Homer The Nooning Wadsworth
Winslow Homer (1836–1910), The Nooning, c. 1872, oil on canvas, 13 5/16 x 19 5/8 in. Wadsworth Atheneum Museum of Art, Hartford. The Ella Gallup Sumner and Mary Catlin Sumner Collection Fund. Photography credit: Allen Phillips/Wadsworth Atheneum

During the last three decades of his life, Homer often created compositions of the same subject in different mediums including painting, printmaking and photography. His use of various media came from his interest in probing the way things look and the challenge of portraying them realistically. Homer often borrowed certain elements—the cropping, the out of focus background and the flatness of the composition—from photographic convention, yet his painting, based on unique optical experiences, was an artistic creation reflective of myriad decisions. To Homer, paintings had the potential to make a subject more clearly understood; photography added to that conversation about how to portray the world around him.  

“Homer gave visual form to the American experience in the second half of the 19th century and has been highly influential to generations of artists, including many of those in the Brandywine’s collection,” said Thomas Padon, director of the Brandywine River Museum of Art. “Because of this, Winslow Homer: Photography and the Art of Painting will have particular resonance here, and we are thrilled to be the second and only other destination for this remarkable exhibition.” 

Winslow Homer: Photography and the Art of Painting is curated by Frank H. Goodyear, BCMA co-director, and Dana E. Byrd, Bowdoin College Assistant Professor of Art History. The exhibition features a rich selection of work drawn from the BCMA’s incomparable holdings of Homer’s art and archival materials, and from more than 20 major institutions.

Eight Bells
Winslow Homer (1836–1910), Eight Bells, 1886, oil on canvas, 25 3/16 x 30 3/16 in. Addison Gallery of American Art, Andover. Gift of an anonymous donor. Credit: Addison Gallery of American Art, Phillips Academy, Andover, MA / Art Resource, NY

An illustrated catalogue authored by Goodyear and Byrd and published by Yale University Press accompanies the exhibition. The catalogue serves as a significant contribution to the study of Winslow Homer and the cross-disciplinary study of painters and photography in American art. 

The exhibition was made possible in part by Bank of America and is supported by an indemnity from the Federal Council on the Arts and the Humanities. At the Brandywine, additional major sponsors include Linda L. Bean, the Robert J. Kleberg Jr. and Helen C. Kleberg Foundation, the Davenport Family Foundation, and William C. and Laura Buck.

The Brandywine River Museum of Art features an outstanding collection of American art housed in a 19th-century mill building with a dramatic steel and glass addition overlooking the banks of the Brandywine.

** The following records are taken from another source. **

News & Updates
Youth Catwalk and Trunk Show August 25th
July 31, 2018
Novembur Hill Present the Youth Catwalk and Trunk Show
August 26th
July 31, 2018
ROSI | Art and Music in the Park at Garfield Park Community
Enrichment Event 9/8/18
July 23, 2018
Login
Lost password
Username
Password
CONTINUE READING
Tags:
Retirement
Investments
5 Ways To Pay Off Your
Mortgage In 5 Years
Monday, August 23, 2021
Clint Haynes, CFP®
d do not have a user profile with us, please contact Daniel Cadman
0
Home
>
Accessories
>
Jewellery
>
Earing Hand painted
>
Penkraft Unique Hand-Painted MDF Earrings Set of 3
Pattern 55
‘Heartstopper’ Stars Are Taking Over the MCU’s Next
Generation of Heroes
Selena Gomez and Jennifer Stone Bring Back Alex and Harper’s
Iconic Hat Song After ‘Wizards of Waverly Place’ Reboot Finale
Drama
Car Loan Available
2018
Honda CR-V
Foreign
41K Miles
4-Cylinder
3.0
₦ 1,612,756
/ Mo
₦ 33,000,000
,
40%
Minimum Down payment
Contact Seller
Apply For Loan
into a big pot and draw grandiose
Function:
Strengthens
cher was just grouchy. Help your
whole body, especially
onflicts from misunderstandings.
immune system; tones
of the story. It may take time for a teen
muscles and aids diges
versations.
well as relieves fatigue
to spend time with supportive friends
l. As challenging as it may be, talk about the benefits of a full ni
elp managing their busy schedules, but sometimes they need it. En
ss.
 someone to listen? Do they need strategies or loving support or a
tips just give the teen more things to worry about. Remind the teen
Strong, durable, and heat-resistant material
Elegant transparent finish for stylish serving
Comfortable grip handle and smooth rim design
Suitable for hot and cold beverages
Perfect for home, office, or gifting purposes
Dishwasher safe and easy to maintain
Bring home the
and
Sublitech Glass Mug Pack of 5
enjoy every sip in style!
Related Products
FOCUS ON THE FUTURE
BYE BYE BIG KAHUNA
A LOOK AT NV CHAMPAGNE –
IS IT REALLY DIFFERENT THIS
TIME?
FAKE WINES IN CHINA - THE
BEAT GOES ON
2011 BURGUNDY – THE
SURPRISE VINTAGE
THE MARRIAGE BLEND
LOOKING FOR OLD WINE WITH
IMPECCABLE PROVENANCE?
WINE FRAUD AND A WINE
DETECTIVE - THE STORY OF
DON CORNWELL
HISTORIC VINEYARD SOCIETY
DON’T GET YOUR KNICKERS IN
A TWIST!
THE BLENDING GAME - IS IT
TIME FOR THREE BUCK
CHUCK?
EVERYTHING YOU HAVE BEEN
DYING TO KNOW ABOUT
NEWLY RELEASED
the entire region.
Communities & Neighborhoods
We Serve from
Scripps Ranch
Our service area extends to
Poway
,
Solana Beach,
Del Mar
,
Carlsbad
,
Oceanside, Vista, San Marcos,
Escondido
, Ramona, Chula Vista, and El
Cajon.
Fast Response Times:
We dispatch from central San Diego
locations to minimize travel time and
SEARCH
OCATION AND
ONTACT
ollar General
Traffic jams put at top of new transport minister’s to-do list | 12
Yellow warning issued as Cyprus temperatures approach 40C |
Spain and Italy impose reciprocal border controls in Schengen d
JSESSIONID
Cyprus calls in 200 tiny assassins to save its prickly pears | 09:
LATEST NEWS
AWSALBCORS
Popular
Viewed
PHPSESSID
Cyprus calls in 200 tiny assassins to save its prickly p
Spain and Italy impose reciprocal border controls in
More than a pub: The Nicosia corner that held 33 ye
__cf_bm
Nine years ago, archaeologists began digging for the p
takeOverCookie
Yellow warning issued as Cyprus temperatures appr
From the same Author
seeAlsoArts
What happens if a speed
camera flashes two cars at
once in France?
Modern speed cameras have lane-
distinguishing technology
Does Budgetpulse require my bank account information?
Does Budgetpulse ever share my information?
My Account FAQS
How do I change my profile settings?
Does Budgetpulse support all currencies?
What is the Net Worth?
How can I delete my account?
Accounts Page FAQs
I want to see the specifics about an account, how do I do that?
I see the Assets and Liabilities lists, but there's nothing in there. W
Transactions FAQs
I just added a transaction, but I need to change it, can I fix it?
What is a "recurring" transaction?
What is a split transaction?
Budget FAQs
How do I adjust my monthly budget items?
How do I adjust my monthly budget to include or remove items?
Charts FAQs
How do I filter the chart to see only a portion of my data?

The Museum is open daily from 9:30 a.m. to 5 p.m. (except Thanksgiving Day and Christmas Day), and is located on Route 1 in Chadds Ford, PA. Admission is $18 for adults, $15 for seniors ages 65 and over, $6 for students and children ages 6 and up; free for children 5 and younger and Brandywine Conservancy & Museum of Art members. Guided tours of the Andrew Wyeth Studio, N. C. Wyeth House & Studio, and the Kuerner Farm—all National Historic Landmarks—are available daily (for an additional fee) from April 4 through November 18; advance reservations are recommended.